Implement Device Training Based On Java Interface

Overview

This tutorial demonstrates how to use the Java API on MindSpore Lite by building and deploying LeNet of the Java version. The following describes how to train a LeNet model locally and then explains the sample code.

Preparation

Environment Requirements

System environment: Linux x86_64 (Ubuntu 18.04.02LTS is recommended.)
Software dependencies
- Git 2.28.0 or later
- Maven 3.3 or later
- OpenJDK 1.8 to 1.15

Downloading MindSpore and Building the Java Package for On-device Training

Clone the source code and build the Java package for MindSpore Lite training. The Linux command is as follows:

git clone https://gitee.com/mindspore/mindspore.git -b r2.0.0-alpha
cd mindspore
bash build.sh -I x86_64 -j8

Environment requirements and settings about the build, see Building MindSpore Lite. The sample source code used in this tutorial is in the mindspore/lite/examples/train_lenet_java directory.

Downloading the Dataset

The MNIST dataset used in this example consists of 10 classes of 28 x 28 pixels grayscale images, where the training set contains 60,000 images, and the test set contains 10,000 images.

You can download the MNIST dataset from the official website http://yann.lecun.com/exdb/mnist/. The four links are used to download training data, training labels, test data, and test labels.

Download and decompress the package to the local host. The decompressed training and test sets are stored in the /PATH/MNIST_Data/train and /PATH/MNIST_Data/test directories, respectively.

The directory structure is as follows:

MNIST_Data/
├── test
│   ├── t10k-images-idx3-ubyte
│   └── t10k-labels-idx1-ubyte
└── train
    ├── train-images-idx3-ubyte
    └── train-labels-idx1-ubyte

Deploying an Application

Building and Running

Go to the directory where the sample project is located and execute the sample project. The commands are as follows:

cd /codes/mindspore/mindspore/lite/examples/train_lenet_java
./prepare_and_run.sh -D /PATH/MNIST_Data/ -r ../../../../output/mindspore-lite-${version}-linux-x64.tar.gz

../resources/model/lenet_tod.ms is a LeNet training model preconfigured in the sample project. You can also convert it into a LeNet model by referring to Creating MindSpore Lite Models.

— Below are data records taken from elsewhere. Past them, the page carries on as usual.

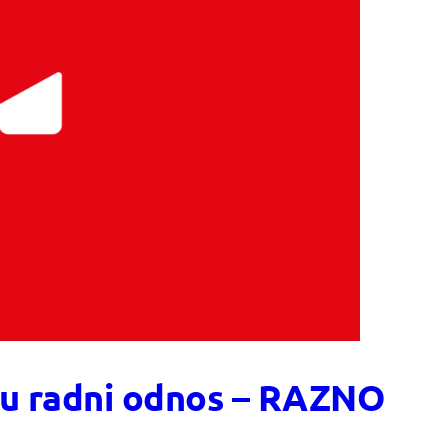
a u radni odnos – RAZNO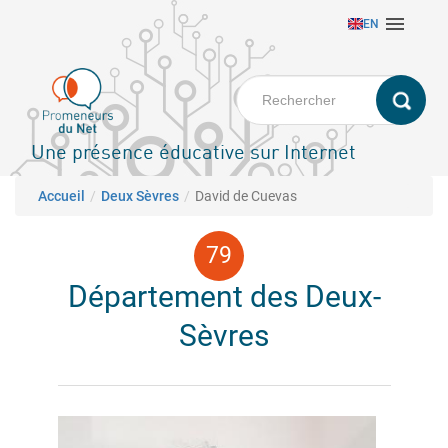
Aller

EN
au
contenu
principal
Une présence éducative sur Internet
Fil d'Ariane
Accueil
Deux Sèvres
David de Cuevas
Département des Deux-
Sèvres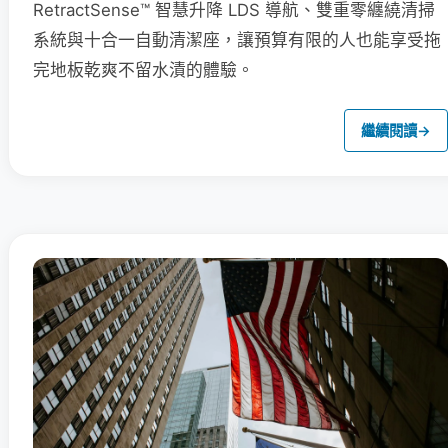
RetractSense™ 智慧升降 LDS 導航、雙重零纏繞清掃
系統與十合一自動清潔座，讓預算有限的人也能享受拖
完地板乾爽不留水漬的體驗。
繼續閱讀
→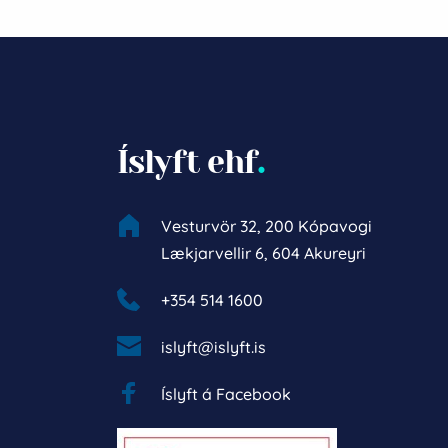
Íslyft ehf
.
Vesturvör 32, 200 Kópavogi
Lækjarvellir 6, 604 Akureyri
+354 514 1600 
islyft@islyft.is
Íslyft á Facebook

/PATH/MNIST_Data/ is the path of MNIST dataset.

The command output is as follows:

......
==========Loading Model, Create Train Session=============
Model path is ../model/lenet_tod.ms
batch_size: 4
virtual batch multiplier: 1
==========Initing DataSet================
train data cnt: 60000
test data cnt: 10000
==========Training Model===================
step_500: Loss is 0.05553353 [min=0.010149269] max_acc=0.9543269
step_1000: Loss is 0.15295759 [min=0.0018140086] max_acc=0.96594554
step_1500: Loss is 0.018035552 [min=0.0018140086] max_acc=0.9704527
step_2000: Loss is 0.029250022 [min=0.0010245014] max_acc=0.9765625
......
==========Evaluating The Trained Model============
accuracy = 0.9770633
Trained model successfully saved: ../model/lenet_tod_trained.ms

Detailed Demo Description

Demo Structure

train_lenet_java
├── lib
├── build.sh
├── model
│   ├── lenet_export.py
│   ├── prepare_model.sh
│   └── train_utils.sh
├── pom.xml
├── prepare_and_run.sh
├── resources
│   └── model
│       └── lenet_tod.ms   # LeNet training model
├── src
│   └── main
│       └── java
│           └── com
│               └── mindspore
│                   └── lite
│                       ├── train_lenet
│                       │   ├── DataSet.java      # MNIST dataset processing
│                       │   ├── Main.java         # Main function
│                       │   └── NetRunner.java    # Overall training process

Writing On-Device Inference Code

For details about how to use Java APIs, visit https://www.mindspore.cn/lite/api/en/r2.0.0-alpha/index.html.

Load the MindSpore Lite model file and build a session.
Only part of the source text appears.